CF1650A.Deletions of Two Adjacent Letters

The string $s$ is given, the string length is odd number. The string consists of lowercase letters of the Latin alphabet.

As long as the string length is greater than $1$ , the following operation can be performed on it: select any two adjacent letters in the string $s$ and delete them from the string. For example, from the string "lemma" in one operation, you can get any of the four strings: "mma", "lma", "lea" or "lem" In particular, in one operation, the length of the string reduces by $2$ .

Formally, let the string $s$ have the form $s=s_1s_2 \dots s_n$ ( $n>1$ ). During one operation, you choose an arbitrary index $i$ ( $1 \le i < n$ ) and replace $s=s_1s_2 \dots s_{i-1}s_{i+2} \dots s_n$ .
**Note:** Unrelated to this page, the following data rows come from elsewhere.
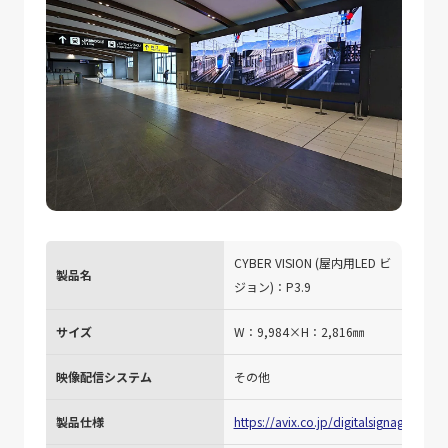
CYBER VISION (屋内用LED ビ
製品名
ジョン)：P3.9
サイズ
W：9,984×H：2,816㎜
映像配信システム
その他
製品仕様
https://avix.co.jp/digitalsignage/ledvi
For the given string $s$ and the letter $c$ , determine whether it is possible to make such a sequence of operations that in the end the equality $s=c$ will be true? In other words, is there such a sequence of operations that the process will end with a string of length $1$ , which consists of the letter $c$ ?

The first line of input data contains an integer $t$ ( $1 \le t \le 10^3$ ) — the number of input test cases.

The descriptions of the $t$ cases follow. Each test case is represented by two lines:

• string $s$ , which has an odd length from $1$ to $49$ inclusive and consists of lowercase letters of the Latin alphabet;
• is a string containing one letter $c$ , where $c$ is a lowercase letter of the Latin alphabet.

For each test case in a separate line output:

• YES, if the string $s$ can be converted so that $s=c$ is true;
• NO otherwise.

You can output YES and NO in any case (for example, the strings yEs, yes, Yes and YES will be recognized as a positive response).

In the first test case, $s$ ="abcde". You need to get $s$ ="c". For the first operation, delete the first two letters, we get $s$ ="cde". In the second operation, we delete the last two letters, so we get the expected value of $s$ ="c".

In the third test case, $s$ ="x", it is required to get $s$ ="y". Obviously, this cannot be done.